Brody la miró gesticulando un gracias y, así, los cuatro se sentaron a la mesa. Por suerte, el cocinero comenzó a servir la elaborada cena de inmediato ayudando así a calmar el momento de tensión. Los hermanos habían pedido los platos favoritos de Izzy: trucha fresca, patatas y zanahorias sazonadas, panecillos hojaldrados y espárragos tiernos, todo ello acompañado por un caro zinfandel. Aunque poco, la abuela comió encantada. Estaba radiante.

Cate puso mucho de su parte, no solo al ocupar el sitio del fantasma en la mesa, sino también con su aguda y entretenida conversación.

Duncan se mostró especialmente fascinado por ella para disgusto de Brody, que al parecer no supo ocultar sus emociones, porque la abuela se dirigió a él diciéndole:

–¿Estás bien, mi niño?

–Estoy bien.

Cate lo miró con esos ojos verdes de gato que siempre le hacían sentirse incómodo. No le gustaba que una mujer pudiera ver dentro de su alma.

Desesperado por desviar la atención, le dio una patada a su hermano por debajo de la mesa.

–Abuela, Duncan tiene algunas ideas para la empresa.

–Te escucho –respondió la mujer.

Duncan miró a su hermano como prometiéndole venganza.

–Abuela… creo que tiene mucho sentido poner en venta Propiedades Stewart. No deberías estar viviendo sola a tu edad y piensa en lo feliz que sería papá si volvieras a Escocia.

Se hizo un absoluto silencio y los cuatro se quedaron paralizados alrededor de la mesa. De pronto, Cate se aclaró la voz y se levantó.

–Esto es un asunto familiar. Si me disculpáis, me voy a la biblioteca.

Antes de que Brody pudiera protestar, Isobel habló:

–No te vas a marchar, Cate. Te he pedido que me acompañes esta noche porque te considero una de mis mejores amigas y, al parecer, puede que necesite a alguien a mi lado.

–Eso no es justo, abuela, y lo sabes –protestó Brody–. Duncan y yo te adoramos y queremos lo mejor para todos. En esta conversación no hay ni lados ni bandos.

Su abuela resolló; era un sonido que él reconocía desde su infancia.

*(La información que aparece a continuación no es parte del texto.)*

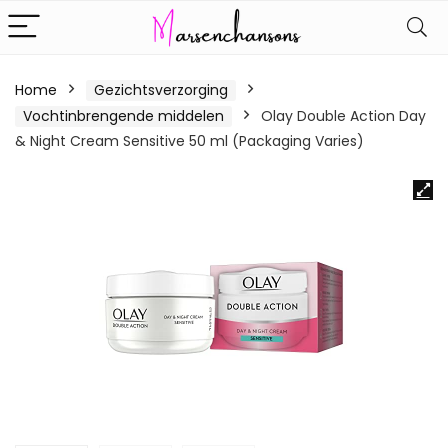
Home
Gezichtsverzorging
Vochtinbrengende middelen
Olay Double Action Day
& Night Cream Sensitive 50 ml (Packaging Varies)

–Cuando esté muerta, podréis hacer lo que queráis con vuestra herencia, pero mientras tanto, esta empresa que Geoffrey y yo levantamos con nuestro sudor y nuestras lágrimas es lo único que me queda de él. Y, para ser sincera, he de decir que os agradezco que me hayáis obligado a volver a la casa, porque no me había dado cuenta de cuánto la echaba de menos.

–Podemos vender la empresa y conservar la casa –dijo Brody.

–¿Qué parte de «no se va a vender nada» no habéis entendido? Soy vieja. ¿No lo veis? No estaré aquí mucho tiempo más. Además, tengo dos administradores excelentes que me están ayudando mucho ahora que no está Geoffrey.

Cate le lanzó a Brody una mirada de comprensión antes de decir:

–Pero recuerde, señora Izzy, que Herman se va a mudar a California y para Kevin es demasiado trabajo. Usted misma lo dijo.

–Entonces uno de estos dos tomará el relevo. Seguro que no es tanto pedir que una anciana espere eso de sus propios nietos.

De nuevo se hizo el silencio, pero Cate siguió intentando ayudar. ¡Qué generosa era!

–Brody tiene su negocio de barcos en Skye. Seguro que no le pediría que renunciase a él. Y Duncan también es socio, ¿no?

–Sí. Me encargo de las operaciones financieras.

–¡Pues vended vuestro negocio! Los dos os podéis mudar aquí. Propiedades Stewart algún día os pertenecerá. Vuestro padre no necesita nada mío.

El hijo de Isobel y padre de Brody y Duncan era un artista conocido a escala mundial con varias galerías por las Islas Británicas. Tenía un éxito inmenso y era escandalosamente rico.

Brody se pasó una mano por el pelo. Nunca, jamás, se habría podido imaginar que su abuela pudiese ser tan complicada. ¿Qué había pasado con las dulces y dóciles ancianitas que tejían e iban a misa los domingos y dejaban a los hombres tomar las decisiones?

–A lo mejor deberíamos dejar el tema y meditarlo con más calma, abuela. Creo que lo mejor es que disfrutemos de la cena.